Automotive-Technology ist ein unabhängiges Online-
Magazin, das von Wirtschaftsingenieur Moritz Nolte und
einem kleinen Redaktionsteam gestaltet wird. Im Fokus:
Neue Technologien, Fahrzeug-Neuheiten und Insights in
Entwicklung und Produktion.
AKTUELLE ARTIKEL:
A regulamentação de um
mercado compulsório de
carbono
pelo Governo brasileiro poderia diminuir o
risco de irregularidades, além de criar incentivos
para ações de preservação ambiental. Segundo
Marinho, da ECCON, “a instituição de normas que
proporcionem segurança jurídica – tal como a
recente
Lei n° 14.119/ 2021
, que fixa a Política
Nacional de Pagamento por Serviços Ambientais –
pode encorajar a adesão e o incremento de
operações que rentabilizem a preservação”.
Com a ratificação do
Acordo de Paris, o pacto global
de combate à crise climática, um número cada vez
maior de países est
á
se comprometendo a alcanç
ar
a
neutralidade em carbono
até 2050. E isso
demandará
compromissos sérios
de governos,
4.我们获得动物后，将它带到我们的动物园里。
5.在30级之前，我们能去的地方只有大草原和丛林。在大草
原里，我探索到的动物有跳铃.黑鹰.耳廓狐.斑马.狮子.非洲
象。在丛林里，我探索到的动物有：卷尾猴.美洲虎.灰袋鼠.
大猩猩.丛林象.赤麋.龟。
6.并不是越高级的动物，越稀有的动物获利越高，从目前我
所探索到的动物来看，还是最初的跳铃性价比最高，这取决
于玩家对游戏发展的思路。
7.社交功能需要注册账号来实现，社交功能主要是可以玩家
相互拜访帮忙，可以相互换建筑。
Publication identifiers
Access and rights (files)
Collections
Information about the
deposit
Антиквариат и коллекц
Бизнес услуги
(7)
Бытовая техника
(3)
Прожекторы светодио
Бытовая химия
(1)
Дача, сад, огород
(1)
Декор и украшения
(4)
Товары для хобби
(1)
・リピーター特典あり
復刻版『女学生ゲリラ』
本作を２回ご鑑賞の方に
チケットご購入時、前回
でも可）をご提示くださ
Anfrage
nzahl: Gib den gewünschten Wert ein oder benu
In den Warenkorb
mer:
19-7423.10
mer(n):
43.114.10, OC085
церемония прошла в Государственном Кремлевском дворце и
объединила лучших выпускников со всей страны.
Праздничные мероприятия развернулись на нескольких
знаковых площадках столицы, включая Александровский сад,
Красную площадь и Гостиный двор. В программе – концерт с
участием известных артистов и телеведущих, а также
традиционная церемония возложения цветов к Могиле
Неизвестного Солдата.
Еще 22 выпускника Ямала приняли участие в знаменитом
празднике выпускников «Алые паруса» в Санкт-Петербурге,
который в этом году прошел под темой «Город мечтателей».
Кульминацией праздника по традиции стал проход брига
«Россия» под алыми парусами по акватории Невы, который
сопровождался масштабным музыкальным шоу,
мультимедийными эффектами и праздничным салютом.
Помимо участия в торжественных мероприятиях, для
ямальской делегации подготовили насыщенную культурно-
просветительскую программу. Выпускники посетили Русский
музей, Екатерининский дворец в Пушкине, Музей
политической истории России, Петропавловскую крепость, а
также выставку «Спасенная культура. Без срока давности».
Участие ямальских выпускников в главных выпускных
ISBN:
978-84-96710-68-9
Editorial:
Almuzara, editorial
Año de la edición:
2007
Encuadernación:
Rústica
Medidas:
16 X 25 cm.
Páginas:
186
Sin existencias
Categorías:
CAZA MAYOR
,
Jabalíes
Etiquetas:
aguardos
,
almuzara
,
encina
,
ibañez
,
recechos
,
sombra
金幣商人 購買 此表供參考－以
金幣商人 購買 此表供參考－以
########
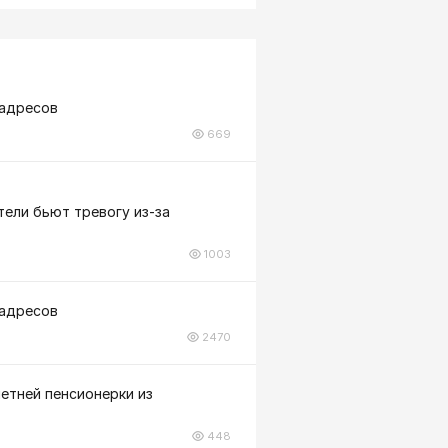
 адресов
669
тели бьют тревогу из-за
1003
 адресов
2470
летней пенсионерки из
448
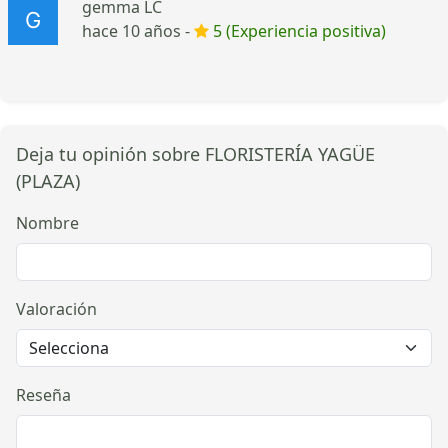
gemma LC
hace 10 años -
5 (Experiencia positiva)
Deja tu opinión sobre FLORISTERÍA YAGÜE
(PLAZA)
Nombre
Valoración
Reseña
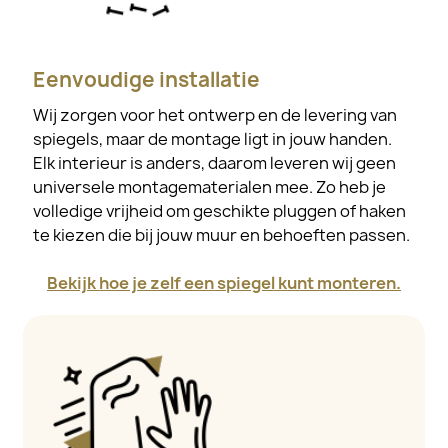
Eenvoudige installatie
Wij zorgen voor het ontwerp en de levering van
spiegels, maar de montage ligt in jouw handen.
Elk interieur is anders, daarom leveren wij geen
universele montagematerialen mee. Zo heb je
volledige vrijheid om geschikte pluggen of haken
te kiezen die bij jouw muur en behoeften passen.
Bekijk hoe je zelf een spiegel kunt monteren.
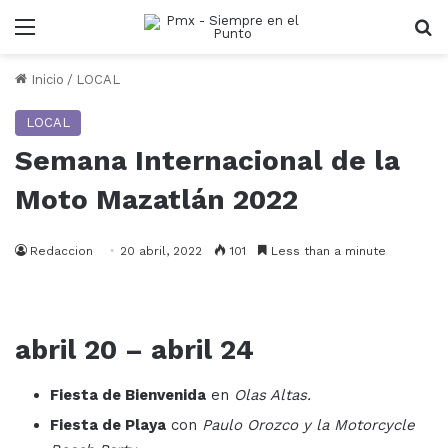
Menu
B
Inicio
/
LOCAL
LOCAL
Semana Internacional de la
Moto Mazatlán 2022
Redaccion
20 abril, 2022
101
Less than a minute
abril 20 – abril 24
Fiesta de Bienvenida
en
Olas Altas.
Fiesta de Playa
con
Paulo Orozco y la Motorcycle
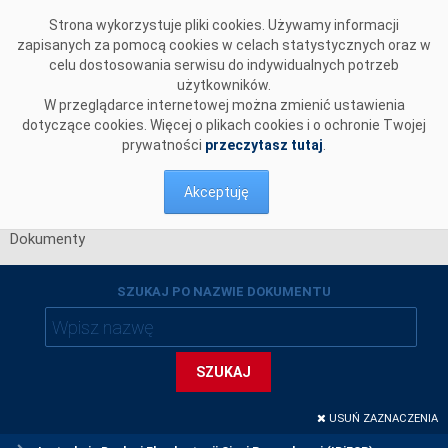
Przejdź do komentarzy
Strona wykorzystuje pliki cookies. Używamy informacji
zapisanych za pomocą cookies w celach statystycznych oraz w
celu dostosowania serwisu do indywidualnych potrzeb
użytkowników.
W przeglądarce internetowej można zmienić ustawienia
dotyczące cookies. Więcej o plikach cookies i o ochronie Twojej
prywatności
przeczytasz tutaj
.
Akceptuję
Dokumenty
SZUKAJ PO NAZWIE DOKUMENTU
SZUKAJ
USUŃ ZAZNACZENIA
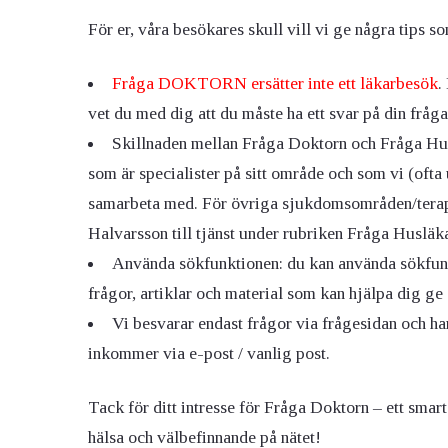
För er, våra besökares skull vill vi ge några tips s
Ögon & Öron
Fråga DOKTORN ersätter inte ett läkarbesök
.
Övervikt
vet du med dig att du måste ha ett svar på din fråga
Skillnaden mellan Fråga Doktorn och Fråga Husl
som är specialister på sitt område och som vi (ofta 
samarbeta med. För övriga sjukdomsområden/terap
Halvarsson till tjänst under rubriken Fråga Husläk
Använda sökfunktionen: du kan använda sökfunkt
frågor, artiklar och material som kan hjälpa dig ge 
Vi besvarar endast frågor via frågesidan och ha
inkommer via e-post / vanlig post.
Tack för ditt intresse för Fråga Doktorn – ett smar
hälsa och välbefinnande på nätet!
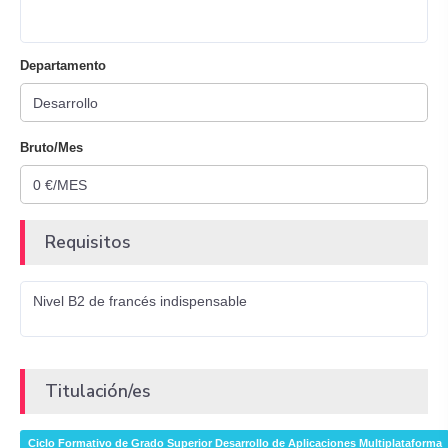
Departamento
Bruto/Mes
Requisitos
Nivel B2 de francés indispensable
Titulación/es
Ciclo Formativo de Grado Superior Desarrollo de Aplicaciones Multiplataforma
########
◆ **Description of the task**: Scan the listing for the string "cookies" and copy every line that carries it.

◆ **Written response**:
Strona wykorzystuje pliki cookies. Używamy informacji
zapisanych za pomocą cookies w celach statystycznych oraz w
dotyczące cookies. Więcej o plikach cookies i o ochronie Twojej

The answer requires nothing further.